New, old technology
Only the final few furlongs remain, in the race to the finish line for the Cape Wind project. A year to 18 months from now, the 130-turbine project aimed at Horseshoe Shoal in Nantucket Sound may have its fate settled by federal, state, and regional regulators. Recently, Greenpeace joined supporters of Cape Wind with a $40,000-plus television advertising campaign. The Alliance to Protect Nantucket Sound (Save Our Sound) has underwritten its own TV ad campaign - measured in dollars, about half the value of the Greenpeace campaign - in opposition. The Martha's Vineyard Chamber of Commerce has added its opposition to the opposition of the Cape Cod Chamber. Both business organizations foresee detrimental effects upon the tourist industry. And, the state's commercial fishermen have renewed their opposition, on grounds that the shoal is valuable fishing territory.
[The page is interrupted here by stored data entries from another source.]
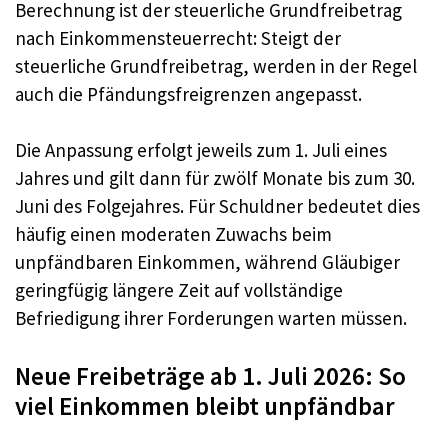
Berechnung ist der steuerliche Grundfreibetrag
nach Einkommensteuerrecht: Steigt der
steuerliche Grundfreibetrag, werden in der Regel
auch die Pfändungsfreigrenzen angepasst.
Die Anpassung erfolgt jeweils zum 1. Juli eines
Jahres und gilt dann für zwölf Monate bis zum 30.
Juni des Folgejahres. Für Schuldner bedeutet dies
häufig einen moderaten Zuwachs beim
unpfändbaren Einkommen, während Gläubiger
geringfügig längere Zeit auf vollständige
Befriedigung ihrer Forderungen warten müssen.
Neue Freibeträge ab 1. Juli 2026: So
viel Einkommen bleibt unpfändbar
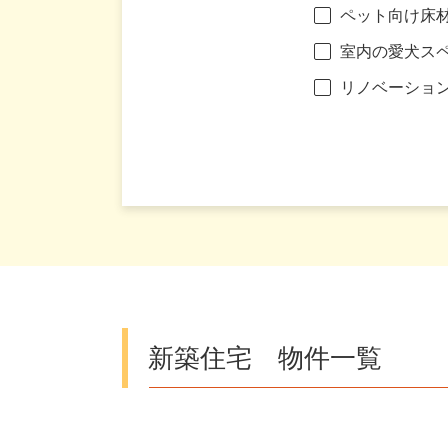
ペット向け床
室内の愛犬ス
リノベーショ
新築住宅 物件一覧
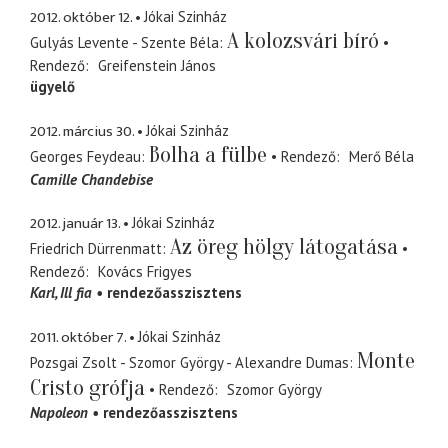
2012. október 12.
Jókai Szinház
A kolozsvári bíró
Gulyás Levente - Szente Béla
Rendező
Greifenstein János
ügyelő
2012. március 30.
Jókai Szinház
Bolha a fülbe
Georges Feydeau
Rendező
Merő Béla
Camille Chandebise
2012. január 13.
Jókai Szinház
Az öreg hölgy látogatása
Friedrich Dürrenmatt
Rendező
Kovács Frigyes
Karl
Ill fia
rendezőasszisztens
2011. október 7.
Jókai Szinház
Monte
Pozsgai Zsolt - Szomor György - Alexandre Dumas
Cristo grófja
Rendező
Szomor György
Napoleon
rendezőasszisztens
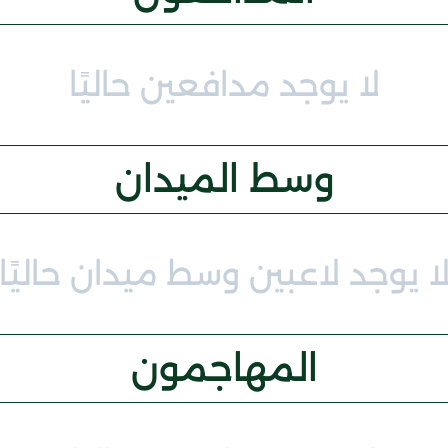
لا يوجد مدافعين حاليًا
وسط الميدان
ا يوجد لاعبين وسط ميدان حاليًا
المهاجمون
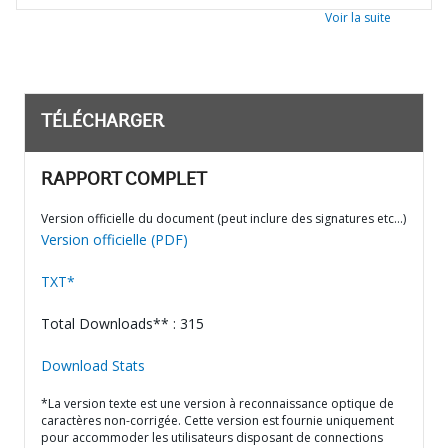
Voir la suite
TÉLÉCHARGER
RAPPORT COMPLET
Version officielle du document (peut inclure des signatures etc…)
Version officielle (PDF)
TXT*
Total Downloads** : 315
Download Stats
*La version texte est une version à reconnaissance optique de
caractères non-corrigée. Cette version est fournie uniquement
pour accommoder les utilisateurs disposant de connections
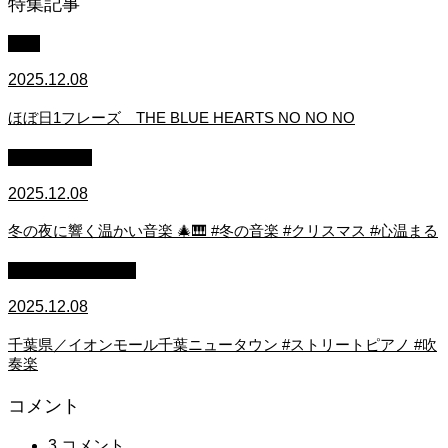
特集記事
中級
2025.12.08
ほぼ日1フレーズ THE BLUE HEARTS NO NO NO
作業用BGM
2025.12.08
冬の夜に響く温かい音楽 🎄🎹 #冬の音楽 #クリスマス #心温まる
ストリートピアノ
2025.12.08
千葉県／イオンモール千葉ニュータウン #ストリートピアノ #吹
奏楽
コメント
3 コメント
Its supporters imagine that the Cape Wind proposal for Horseshoe Shoal stakes a claim in the energy future. But, if that were true six years ago when Cape Wind was proposed, it is not true today. The Cape Wind plan is an unfulfilled development in the first generation of new, more efficient, less polluting solutions to the nation's ravenous appetite for energy. The next generation of solutions to the clean energy mystery is in the labs today, including other approaches to using wind to make electricity, many of them far offshore rather than a few miles from the beach. Cape Wind is a project that, if approved and built, will not operate until early in the next decade. Changing circumstances, including rising oil prices, rising demand for petroleum, and legislative enthusiasm for new energy technologies, combined with sanctions on older, polluting energy production methods, are preparing the ground for the development of new, next-generation technologies. The bet here is that wind will play a helpful but minimal role in the non-polluting, energy generation industries of the future. Trading Horseshoe Shoals for such small gain will certainly cost more than it will gain us.
Ian Bowles, president of Commonwealth Inc., publisher of Commonwealth magazine, and now Gov. Deval Patrick's secretary of the Executive Office of Environmental Protection, writing in July of last year about the benefits for Massachusetts from investments in new energy technologies, encouraged public and private support for such new initiatives, which have, in his view, as much promise for the state's economy as high tech and the life sciences do.
"The nascent gold rush for next-generation energy technology could become an economic engine for Massachusetts," Mr. Bowles, a Falmouth summer resident and unsuccessful former candidate for the Democratic nomination for the 10th District seat in Congress, wrote, before he became a Patrick lieutenant.
But, what sort of energy technology will emerge from this nexus of investment and incentives? Will these factors line up behind wind farms as the energy producers of the future? Maybe, but here the bet is that other technologies will be more prominent in the mix of solutions. There's room for Cape Wind, or rather for projects like it, when an analysis of the equities in such proposals finds that the benefits outweigh the detriments. It is impossible to draw that conclusion when the very small anticipated contribution from the Cape Wind installation is set against the loss of 25 acres of wild, empty ocean, near the shore and host to a wide variety of pleasure and commercial marine activities.
The economic success Mr. Bowles envisioned for Massachusetts, along with the national importance attached to finding new ways to satisfy the need for clean energy, mean that some tough decisions will need to be made. How will the capital to fuel research and development of new energy technologies be assembled and deployed?
"In California," Mr. Bowles wrote, "ideas good and bad are floating about, including a proposed $4 billion ballot initiative to tax oil and fund alternative energy. Regardless of the merits of that particular proposal, no discussion of similarly big ideas is under way in Massachusetts. Here, you are either for Cape Wind or against it, and that is about as far as it goes. If that's the way it stays, Massachusetts will miss the energy technology boat."
The feverish, high-profile debate over Cape Wind's proposal has something in common with the critical risk-reward analysis of the wind farm proposal itself. Each has smaller upsides than downsides. On the one hand, the consuming focus on the struggle over Cape Wind may divert important attention from the promotion and funding support of efforts to find more promising new energy technologies. And, on the other, a vast ocean wilderness may be traded for a small renewable power yield.